Neuf millions de personnes sans logement

Selon l’avocat, « les rares moments où l’intérêt général a pu primer sur le droit de propriété concernaient les dommages causés à la propriété privée par des travaux publics, les plans de lotissement, ou encore le droit de préemption de la commune, et les expropriations pour cause de déclaration de d’utilité publique. » Autant dire qu’il n’était pas question de s’emparer d’une propriété privée pour loger une famille sans abri.

Surtout, si l’idée peut paraître logique au vu des logements vacants en France et des 9 millions de personnes sans logement, elle se heurte à la complexité de la procédure et de la réalité, comme l’explique Amandine Labro, avocate au barreau de Paris. : « Ce sont des démarches très lourdes et étroitement encadrées par le code de la construction et de l’habitation. Compte tenu du nombre de foyers concernés, il convient de prêter attention aux vices de procédure et aux coûts que cela peut entraîner. »

Attention aux abus

Ainsi selon cet expert, la France dispose de l’arsenal juridique pour lutter contre le mal-logement et « tous les leviers sont bons à prendre » mais cela dépend « où on met le curseur » : « Il y a une différence entre frapper les multipropriétaires, les grosses fortunes comme Bernard Arnault dans le cadre de l’effort de solidarité nationale qui est demandé, et a frappé le petit propriétaire qui a hérité d’une petite maison de campagne qu’il n’occupe pas ou le couple de retraités qui a investi dans un studio pour le louer et assurer sa retraite. »

« Il ne faut pas cristalliser les tensions existantes avec les normes thermiques, les squats, les loyers impayés, etc. qui découragent les propriétaires de louer », ajoute Amandine Labro, qui met en garde contre les dérives qui pourraient naître de la réquisition.

Prêcher le pire pour obtenir une hausse d’impôts

Des dérives contre lesquelles se défend Jacques Baudrier, qui voit dans la réquisition de logements davantage une menace que la réponse au mal-logement : « On sait bien que la réquisition n’est pas la grande solution au mal-logement et à la pénurie d’habitat. En réalité, nous sommes favorables à une augmentation, par trois, de la fiscalité sur les logements vacants et les résidences secondaires pour inciter les propriétaires à les mettre sur le marché locatif. »
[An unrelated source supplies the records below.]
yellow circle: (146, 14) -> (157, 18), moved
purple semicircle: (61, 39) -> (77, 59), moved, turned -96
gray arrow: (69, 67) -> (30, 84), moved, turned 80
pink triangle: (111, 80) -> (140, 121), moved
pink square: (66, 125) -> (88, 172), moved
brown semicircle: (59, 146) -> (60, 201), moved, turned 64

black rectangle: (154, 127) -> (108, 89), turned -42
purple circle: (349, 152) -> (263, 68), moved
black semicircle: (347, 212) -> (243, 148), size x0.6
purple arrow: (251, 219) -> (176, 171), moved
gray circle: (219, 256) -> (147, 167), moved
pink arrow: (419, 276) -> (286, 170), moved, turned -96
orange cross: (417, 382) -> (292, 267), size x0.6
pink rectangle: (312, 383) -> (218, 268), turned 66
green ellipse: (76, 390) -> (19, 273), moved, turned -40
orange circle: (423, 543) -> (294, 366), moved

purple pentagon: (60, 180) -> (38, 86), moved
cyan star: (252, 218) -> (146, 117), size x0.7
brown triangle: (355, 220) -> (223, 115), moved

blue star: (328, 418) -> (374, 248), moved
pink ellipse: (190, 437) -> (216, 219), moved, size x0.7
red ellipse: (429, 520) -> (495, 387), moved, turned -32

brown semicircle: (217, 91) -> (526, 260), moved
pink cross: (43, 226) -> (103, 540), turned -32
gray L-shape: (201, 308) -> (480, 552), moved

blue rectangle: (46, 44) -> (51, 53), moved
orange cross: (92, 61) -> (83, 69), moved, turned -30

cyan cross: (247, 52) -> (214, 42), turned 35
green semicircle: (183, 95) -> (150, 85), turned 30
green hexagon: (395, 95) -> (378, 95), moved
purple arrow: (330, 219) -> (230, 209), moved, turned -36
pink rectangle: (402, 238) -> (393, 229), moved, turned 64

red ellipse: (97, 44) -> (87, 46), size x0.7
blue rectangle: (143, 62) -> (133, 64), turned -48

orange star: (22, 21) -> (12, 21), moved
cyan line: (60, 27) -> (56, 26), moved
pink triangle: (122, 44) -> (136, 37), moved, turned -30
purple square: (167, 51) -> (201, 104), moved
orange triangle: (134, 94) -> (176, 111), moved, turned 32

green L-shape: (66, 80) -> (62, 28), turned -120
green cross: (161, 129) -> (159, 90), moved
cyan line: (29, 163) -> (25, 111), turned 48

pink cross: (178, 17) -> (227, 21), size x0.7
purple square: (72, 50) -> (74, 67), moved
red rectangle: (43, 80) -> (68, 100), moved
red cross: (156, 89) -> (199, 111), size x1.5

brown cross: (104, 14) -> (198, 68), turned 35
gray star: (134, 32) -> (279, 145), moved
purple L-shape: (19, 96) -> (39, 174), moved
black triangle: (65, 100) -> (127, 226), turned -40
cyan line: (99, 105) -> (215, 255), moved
« Nous privilégions la hausse des impôts qui est une véritable arme contre ces copropriétaires qui ne mettent pas sur le marché des logements vacants parce qu’ils n’en ont pas besoin financièrement. Mais nous souhaitons obtenir le pouvoir de réquisition afin de constituer une menace pour ceux qui ne veulent pas quitter ces logements. » Une proposition qui pourrait faire du bruit en pleine discussion sur le projet de loi de finances à l’Assemblée nationale et pour laquelle les différents partis pourraient se rassembler comme le montre l’amendement déposé par le député macroniste, Lionel Causse, en ce sens.